Task details: Go through the data and copy every line exactly, but not the images.

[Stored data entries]
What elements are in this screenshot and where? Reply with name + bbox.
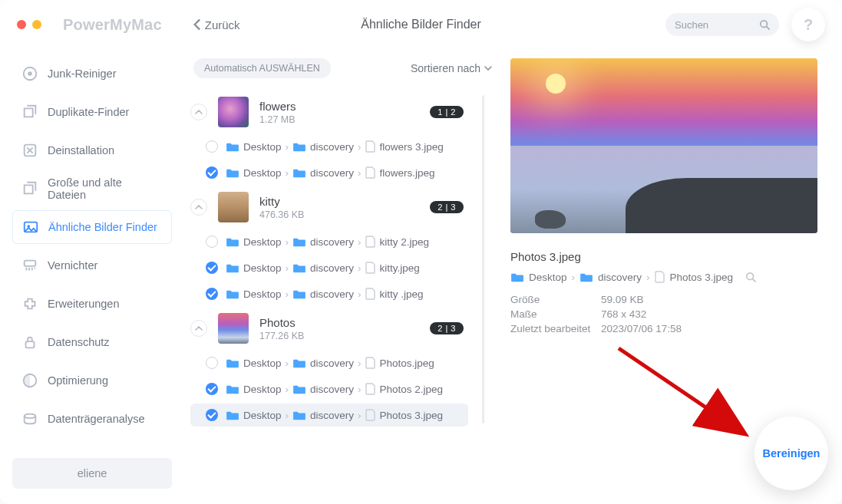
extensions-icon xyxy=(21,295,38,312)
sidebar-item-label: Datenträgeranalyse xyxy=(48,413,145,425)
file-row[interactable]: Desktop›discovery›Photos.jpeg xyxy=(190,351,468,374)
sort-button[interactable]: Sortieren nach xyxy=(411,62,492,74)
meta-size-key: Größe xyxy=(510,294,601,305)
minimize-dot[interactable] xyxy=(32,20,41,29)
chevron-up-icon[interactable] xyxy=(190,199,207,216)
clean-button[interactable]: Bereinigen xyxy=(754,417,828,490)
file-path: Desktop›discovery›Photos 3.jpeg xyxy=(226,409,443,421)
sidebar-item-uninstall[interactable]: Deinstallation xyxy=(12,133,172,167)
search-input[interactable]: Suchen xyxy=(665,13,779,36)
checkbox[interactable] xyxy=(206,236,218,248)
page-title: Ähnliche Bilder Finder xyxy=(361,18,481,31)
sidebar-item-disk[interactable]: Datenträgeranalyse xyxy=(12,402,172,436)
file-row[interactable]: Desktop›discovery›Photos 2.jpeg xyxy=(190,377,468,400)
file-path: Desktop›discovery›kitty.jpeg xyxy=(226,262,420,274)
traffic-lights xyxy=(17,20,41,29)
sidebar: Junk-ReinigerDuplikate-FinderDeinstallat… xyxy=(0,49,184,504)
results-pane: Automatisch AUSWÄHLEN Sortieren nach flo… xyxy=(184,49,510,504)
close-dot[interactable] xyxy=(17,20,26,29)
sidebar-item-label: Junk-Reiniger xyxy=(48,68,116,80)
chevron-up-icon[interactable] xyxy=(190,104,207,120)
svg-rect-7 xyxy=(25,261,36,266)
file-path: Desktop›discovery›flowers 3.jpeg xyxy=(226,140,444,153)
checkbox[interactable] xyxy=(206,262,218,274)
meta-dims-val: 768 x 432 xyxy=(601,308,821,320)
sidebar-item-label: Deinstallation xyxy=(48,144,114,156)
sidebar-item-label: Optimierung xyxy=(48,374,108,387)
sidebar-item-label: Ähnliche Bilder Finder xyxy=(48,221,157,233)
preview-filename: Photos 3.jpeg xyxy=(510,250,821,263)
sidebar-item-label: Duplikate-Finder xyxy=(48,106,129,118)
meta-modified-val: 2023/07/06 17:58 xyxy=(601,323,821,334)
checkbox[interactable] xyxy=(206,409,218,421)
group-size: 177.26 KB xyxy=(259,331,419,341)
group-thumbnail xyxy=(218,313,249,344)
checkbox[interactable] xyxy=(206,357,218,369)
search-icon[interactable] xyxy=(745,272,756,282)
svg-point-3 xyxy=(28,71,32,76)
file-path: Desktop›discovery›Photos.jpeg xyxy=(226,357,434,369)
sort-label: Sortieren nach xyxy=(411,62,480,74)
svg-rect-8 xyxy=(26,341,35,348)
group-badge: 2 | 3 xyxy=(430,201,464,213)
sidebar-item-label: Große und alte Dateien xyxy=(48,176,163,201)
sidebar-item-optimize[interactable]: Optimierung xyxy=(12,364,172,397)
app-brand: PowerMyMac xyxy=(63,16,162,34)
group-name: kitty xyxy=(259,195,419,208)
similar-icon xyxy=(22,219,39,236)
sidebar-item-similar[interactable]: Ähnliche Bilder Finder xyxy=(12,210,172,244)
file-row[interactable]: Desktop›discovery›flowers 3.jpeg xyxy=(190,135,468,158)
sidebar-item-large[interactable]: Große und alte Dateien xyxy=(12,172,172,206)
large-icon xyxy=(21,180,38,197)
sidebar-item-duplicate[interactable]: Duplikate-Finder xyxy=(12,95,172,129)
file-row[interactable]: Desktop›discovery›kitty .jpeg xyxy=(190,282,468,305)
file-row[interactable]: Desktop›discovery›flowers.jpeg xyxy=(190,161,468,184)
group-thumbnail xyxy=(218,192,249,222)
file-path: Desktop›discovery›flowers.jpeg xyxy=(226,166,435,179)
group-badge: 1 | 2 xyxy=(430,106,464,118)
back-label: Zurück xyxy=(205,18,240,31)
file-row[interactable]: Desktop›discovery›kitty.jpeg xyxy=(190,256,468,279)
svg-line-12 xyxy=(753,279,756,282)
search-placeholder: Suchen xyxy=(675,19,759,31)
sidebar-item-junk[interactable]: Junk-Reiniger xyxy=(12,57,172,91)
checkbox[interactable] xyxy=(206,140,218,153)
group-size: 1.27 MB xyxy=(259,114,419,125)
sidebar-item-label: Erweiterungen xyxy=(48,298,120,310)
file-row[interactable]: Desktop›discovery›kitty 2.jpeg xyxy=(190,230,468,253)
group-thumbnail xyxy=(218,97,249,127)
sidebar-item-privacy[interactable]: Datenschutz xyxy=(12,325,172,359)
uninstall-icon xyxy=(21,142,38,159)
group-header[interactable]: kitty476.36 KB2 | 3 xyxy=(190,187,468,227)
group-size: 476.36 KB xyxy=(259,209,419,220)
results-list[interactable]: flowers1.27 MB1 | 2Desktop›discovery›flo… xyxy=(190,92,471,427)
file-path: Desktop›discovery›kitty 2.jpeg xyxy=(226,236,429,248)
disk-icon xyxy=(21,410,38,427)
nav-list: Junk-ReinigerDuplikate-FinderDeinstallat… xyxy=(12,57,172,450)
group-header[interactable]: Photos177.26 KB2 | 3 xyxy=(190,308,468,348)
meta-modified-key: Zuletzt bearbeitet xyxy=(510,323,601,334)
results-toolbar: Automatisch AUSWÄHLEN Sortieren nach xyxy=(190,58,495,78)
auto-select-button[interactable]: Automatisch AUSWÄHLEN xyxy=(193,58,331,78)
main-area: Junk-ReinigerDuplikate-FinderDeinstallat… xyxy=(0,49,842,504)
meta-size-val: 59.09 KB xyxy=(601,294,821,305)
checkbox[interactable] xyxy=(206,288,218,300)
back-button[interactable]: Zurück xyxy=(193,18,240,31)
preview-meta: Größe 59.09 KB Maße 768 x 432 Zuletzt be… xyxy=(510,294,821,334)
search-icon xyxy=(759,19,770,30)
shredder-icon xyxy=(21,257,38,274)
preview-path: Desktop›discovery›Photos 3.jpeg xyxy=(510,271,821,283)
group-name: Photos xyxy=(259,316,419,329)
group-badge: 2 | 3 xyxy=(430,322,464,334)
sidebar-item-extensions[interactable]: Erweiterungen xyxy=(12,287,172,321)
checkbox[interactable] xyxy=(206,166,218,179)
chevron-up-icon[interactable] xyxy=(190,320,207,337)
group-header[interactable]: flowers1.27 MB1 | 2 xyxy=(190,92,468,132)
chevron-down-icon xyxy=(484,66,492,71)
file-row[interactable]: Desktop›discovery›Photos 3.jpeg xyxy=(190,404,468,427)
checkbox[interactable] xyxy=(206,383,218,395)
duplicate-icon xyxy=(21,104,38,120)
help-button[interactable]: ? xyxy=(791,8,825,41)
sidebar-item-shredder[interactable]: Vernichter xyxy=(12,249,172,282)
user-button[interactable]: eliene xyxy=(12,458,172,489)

Written response:
What elements are in this screenshot and where? Reply with name + bbox.
extensions-icon xyxy=(21,295,38,312)
sidebar-item-label: Datenträgeranalyse xyxy=(48,413,145,425)
file-row[interactable]: Desktop›discovery›Photos.jpeg xyxy=(190,351,468,374)
sort-button[interactable]: Sortieren nach xyxy=(411,62,492,74)
meta-size-key: Größe xyxy=(510,294,601,305)
minimize-dot[interactable] xyxy=(32,20,41,29)
chevron-up-icon[interactable] xyxy=(190,199,207,216)
clean-button[interactable]: Bereinigen xyxy=(754,417,828,490)
file-path: Desktop›discovery›Photos 3.jpeg xyxy=(226,409,443,421)
sidebar-item-uninstall[interactable]: Deinstallation xyxy=(12,133,172,167)
search-input[interactable]: Suchen xyxy=(665,13,779,36)
checkbox[interactable] xyxy=(206,236,218,248)
page-title: Ähnliche Bilder Finder xyxy=(361,18,481,31)
sidebar-item-disk[interactable]: Datenträgeranalyse xyxy=(12,402,172,436)
file-row[interactable]: Desktop›discovery›Photos 2.jpeg xyxy=(190,377,468,400)
file-path: Desktop›discovery›kitty.jpeg xyxy=(226,262,420,274)
traffic-lights xyxy=(17,20,41,29)
sidebar: Junk-ReinigerDuplikate-FinderDeinstallat… xyxy=(0,49,184,504)
results-pane: Automatisch AUSWÄHLEN Sortieren nach flo… xyxy=(184,49,510,504)
close-dot[interactable] xyxy=(17,20,26,29)
sidebar-item-label: Junk-Reiniger xyxy=(48,68,116,80)
chevron-up-icon[interactable] xyxy=(190,104,207,120)
svg-rect-7 xyxy=(25,261,36,266)
file-path: Desktop›discovery›flowers 3.jpeg xyxy=(226,140,444,153)
checkbox[interactable] xyxy=(206,262,218,274)
meta-dims-val: 768 x 432 xyxy=(601,308,821,320)
sidebar-item-label: Deinstallation xyxy=(48,144,114,156)
sidebar-item-label: Optimierung xyxy=(48,374,108,387)
sidebar-item-label: Ähnliche Bilder Finder xyxy=(48,221,157,233)
preview-filename: Photos 3.jpeg xyxy=(510,250,821,263)
sidebar-item-label: Duplikate-Finder xyxy=(48,106,129,118)
meta-modified-val: 2023/07/06 17:58 xyxy=(601,323,821,334)
checkbox[interactable] xyxy=(206,409,218,421)
group-size: 177.26 KB xyxy=(259,331,419,341)
group-thumbnail xyxy=(218,313,249,344)
checkbox[interactable] xyxy=(206,357,218,369)
search-icon[interactable] xyxy=(745,272,756,282)
svg-point-3 xyxy=(28,71,32,76)
file-path: Desktop›discovery›Photos.jpeg xyxy=(226,357,434,369)
sort-label: Sortieren nach xyxy=(411,62,480,74)
svg-rect-8 xyxy=(26,341,35,348)
group-badge: 2 | 3 xyxy=(430,201,464,213)
sidebar-item-label: Große und alte Dateien xyxy=(48,176,163,201)
sidebar-item-optimize[interactable]: Optimierung xyxy=(12,364,172,397)
app-brand: PowerMyMac xyxy=(63,16,162,34)
group-name: kitty xyxy=(259,195,419,208)
similar-icon xyxy=(22,219,39,236)
sidebar-item-similar[interactable]: Ähnliche Bilder Finder xyxy=(12,210,172,244)
file-row[interactable]: Desktop›discovery›flowers 3.jpeg xyxy=(190,135,468,158)
sidebar-item-large[interactable]: Große und alte Dateien xyxy=(12,172,172,206)
large-icon xyxy=(21,180,38,197)
sidebar-item-duplicate[interactable]: Duplikate-Finder xyxy=(12,95,172,129)
file-row[interactable]: Desktop›discovery›kitty .jpeg xyxy=(190,282,468,305)
file-row[interactable]: Desktop›discovery›flowers.jpeg xyxy=(190,161,468,184)
group-thumbnail xyxy=(218,192,249,222)
file-path: Desktop›discovery›flowers.jpeg xyxy=(226,166,435,179)
group-badge: 1 | 2 xyxy=(430,106,464,118)
back-label: Zurück xyxy=(205,18,240,31)
file-row[interactable]: Desktop›discovery›kitty.jpeg xyxy=(190,256,468,279)
svg-line-12 xyxy=(753,279,756,282)
search-placeholder: Suchen xyxy=(675,19,759,31)
sidebar-item-junk[interactable]: Junk-Reiniger xyxy=(12,57,172,91)
checkbox[interactable] xyxy=(206,140,218,153)
group-size: 1.27 MB xyxy=(259,114,419,125)
sidebar-item-label: Erweiterungen xyxy=(48,298,120,310)
file-row[interactable]: Desktop›discovery›kitty 2.jpeg xyxy=(190,230,468,253)
group-thumbnail xyxy=(218,97,249,127)
sidebar-item-privacy[interactable]: Datenschutz xyxy=(12,325,172,359)
uninstall-icon xyxy=(21,142,38,159)
group-header[interactable]: kitty476.36 KB2 | 3 xyxy=(190,187,468,227)
group-size: 476.36 KB xyxy=(259,209,419,220)
results-list[interactable]: flowers1.27 MB1 | 2Desktop›discovery›flo… xyxy=(190,92,471,427)
file-path: Desktop›discovery›kitty 2.jpeg xyxy=(226,236,429,248)
disk-icon xyxy=(21,410,38,427)
nav-list: Junk-ReinigerDuplikate-FinderDeinstallat… xyxy=(12,57,172,450)
group-header[interactable]: Photos177.26 KB2 | 3 xyxy=(190,308,468,348)
meta-modified-key: Zuletzt bearbeitet xyxy=(510,323,601,334)
results-toolbar: Automatisch AUSWÄHLEN Sortieren nach xyxy=(190,58,495,78)
auto-select-button[interactable]: Automatisch AUSWÄHLEN xyxy=(193,58,331,78)
main-area: Junk-ReinigerDuplikate-FinderDeinstallat… xyxy=(0,49,842,504)
meta-size-val: 59.09 KB xyxy=(601,294,821,305)
checkbox[interactable] xyxy=(206,288,218,300)
back-button[interactable]: Zurück xyxy=(193,18,240,31)
preview-meta: Größe 59.09 KB Maße 768 x 432 Zuletzt be… xyxy=(510,294,821,334)
search-icon xyxy=(759,19,770,30)
shredder-icon xyxy=(21,257,38,274)
preview-path: Desktop›discovery›Photos 3.jpeg xyxy=(510,271,821,283)
group-name: Photos xyxy=(259,316,419,329)
group-badge: 2 | 3 xyxy=(430,322,464,334)
sidebar-item-extensions[interactable]: Erweiterungen xyxy=(12,287,172,321)
checkbox[interactable] xyxy=(206,166,218,179)
chevron-up-icon[interactable] xyxy=(190,320,207,337)
group-header[interactable]: flowers1.27 MB1 | 2 xyxy=(190,92,468,132)
chevron-down-icon xyxy=(484,66,492,71)
file-row[interactable]: Desktop›discovery›Photos 3.jpeg xyxy=(190,404,468,427)
checkbox[interactable] xyxy=(206,383,218,395)
duplicate-icon xyxy=(21,104,38,120)
help-button[interactable]: ? xyxy=(791,8,825,41)
sidebar-item-shredder[interactable]: Vernichter xyxy=(12,249,172,282)
user-button[interactable]: eliene xyxy=(12,458,172,489)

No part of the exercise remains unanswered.